- [Bounding box prediction data]:

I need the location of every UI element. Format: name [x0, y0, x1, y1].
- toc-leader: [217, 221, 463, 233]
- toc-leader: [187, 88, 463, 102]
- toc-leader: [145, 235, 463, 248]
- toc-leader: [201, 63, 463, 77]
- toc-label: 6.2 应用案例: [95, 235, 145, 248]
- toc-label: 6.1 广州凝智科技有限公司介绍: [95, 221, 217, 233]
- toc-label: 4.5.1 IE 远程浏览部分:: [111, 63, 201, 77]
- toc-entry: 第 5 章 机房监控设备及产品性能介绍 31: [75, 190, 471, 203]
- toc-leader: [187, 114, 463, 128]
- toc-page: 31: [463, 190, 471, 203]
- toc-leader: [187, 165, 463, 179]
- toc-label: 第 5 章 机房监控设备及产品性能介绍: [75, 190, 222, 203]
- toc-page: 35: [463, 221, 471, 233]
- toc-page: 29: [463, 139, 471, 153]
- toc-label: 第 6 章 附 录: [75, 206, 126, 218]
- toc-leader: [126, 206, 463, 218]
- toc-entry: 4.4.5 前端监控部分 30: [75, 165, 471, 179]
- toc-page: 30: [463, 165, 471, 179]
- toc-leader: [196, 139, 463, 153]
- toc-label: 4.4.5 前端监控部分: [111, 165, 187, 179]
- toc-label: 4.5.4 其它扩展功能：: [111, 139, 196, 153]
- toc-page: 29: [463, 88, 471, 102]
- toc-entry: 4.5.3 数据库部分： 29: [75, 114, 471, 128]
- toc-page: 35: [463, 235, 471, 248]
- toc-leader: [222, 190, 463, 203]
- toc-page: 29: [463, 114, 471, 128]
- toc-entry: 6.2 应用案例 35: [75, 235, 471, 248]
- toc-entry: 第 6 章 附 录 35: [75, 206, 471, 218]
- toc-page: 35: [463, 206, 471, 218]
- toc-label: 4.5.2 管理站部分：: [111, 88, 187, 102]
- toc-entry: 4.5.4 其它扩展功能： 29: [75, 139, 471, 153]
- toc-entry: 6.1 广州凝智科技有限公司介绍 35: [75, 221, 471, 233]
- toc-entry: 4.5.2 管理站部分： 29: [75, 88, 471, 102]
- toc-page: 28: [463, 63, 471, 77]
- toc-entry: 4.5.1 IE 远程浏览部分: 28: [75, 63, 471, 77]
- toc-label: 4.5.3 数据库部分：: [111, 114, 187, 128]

- [Required work]: If a line in the entries above contains the word "远程浏览部分", copy it.

- [Answer to the problem]:
- toc-label: 4.5.1 IE 远程浏览部分:: [111, 63, 201, 77]
- toc-entry: 4.5.1 IE 远程浏览部分: 28: [75, 63, 471, 77]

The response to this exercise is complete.